Hilary Gin: três mulheres e a floresta na taça

Hilary Gin, criada em Manaus por três empreendedoras, segue uma linha complementar. A marca aposta em botânicos amazônicos pouco explorados, como puxuri, cumaru, jambu, camu-camu e cupuaçu, fugindo do óbvio para apresentar um gin premium que traduz a região de forma elegante.
https://www.instagram.com/hilarygin

“Queríamos fugir dos ingredientes já consagrados, como açaí e guaraná, e abrir espaço para outras riquezas da floresta”, explica Raquel Omena, uma das fundadoras.

O London Dry Gin da casa ganhou espaço em bares e empórios de vários estados e impulsionou a criação de kits presente, além de uma linha futura de bebidas prontas. Com crescimento superior a 270% em 2025, a marca planeja ampliar sua presença para novos mercados e investir na instalação de uma fábrica própria em Manaus, fortalecendo a relação com comunidades fornecedoras, como a Associação de Agricultores da Comunidade Uberê. “Cada garrafa é uma celebração da floresta. Nosso propósito é criar bebidas que gerem valor para a Amazônia e ocupem espaço no mercado premium global”, diz Omena.

A²mazônia Sour: biotecnologia paraense no copo

Na fronteira entre ciência e bebida, a A²mazônia Sour nasce de uma pesquisa acadêmica conduzida por Vitor Hugo Auzier Lima na Universidade Federal do Pará. O ponto de partida foi a microbiota presente na casca do açaí, já descrita pela literatura científica. A pesquisa evoluiu para uma cultura-mãe capaz de produzir fermentações únicas, criando um perfil de sabor que não depende de extratos ou essências.
https://www.instagram.com/a2mazoniasour

Lançada em 2025, a Açaideira — uma sour de coloração marcante e acidez equilibrada — já circula em bares e empórios de Belém. A startup, fundada por Vitor em parceria com Patrick Souza de Alencar, trabalha em novas receitas e vislumbra futuras exportações. “Nossa fermentação incorpora microrganismos presentes naturalmente no açaí, o que confere uma assinatura amazônica ao produto, sem uso de extratos ou aromatizantes”, afirma Vitor.

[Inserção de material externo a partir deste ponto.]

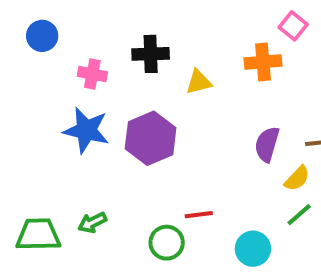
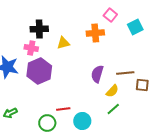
pink cross: (92, 74) -> (31, 48), moved
cyan circle: (253, 249) -> (82, 121), moved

Fazenda Bacuri: tradição familiar e agrofloresta

Fazenda Bacuri, comandada por Hortência Floriano, representa a força da tradição familiar dentro de um modelo agroflorestal que atravessa gerações. A marca se dedica a processar frutas nativas como bacuri, buriti, açaí e cupuaçu em licores e geleias orgânicas, sempre com rastreabilidade de origem.
https://www.instagram.com/fazendadobacuri

“Nosso foco é oferecer o sabor autêntico da floresta, com produtos de alto valor agregado, orgânicos e rastreáveis desde a origem”, afirma Hortência. A fazenda também virou destino turístico, reunindo gastronomia, vivência rural e cultura da bioeconomia.

A floresta como diferencial competitivo

As empresas citadas fazem parte da comunidade da Jornada Amazônia, plataforma da Fundação CERTI que reúne negócios conectados à biodiversidade da região. Desde 2018, a iniciativa já apoiou mais de 300 empreendimentos por meio de programas dedicados a inovação, crescimento e impacto socioambiental.

“O avanço desses negócios mostra que a biodiversidade amazônica pode ser a base de produtos sofisticados, competitivos e conectados a mercados exigentes”, destaca Janice Maciel, Coordenadora Executiva da Jornada Amazônia. “Nosso papel na Jornada é justamente criar as condições para que essas iniciativas saiam do papel, ganhem escala e mostrem que preservar a floresta também é uma estratégia econômica viável.”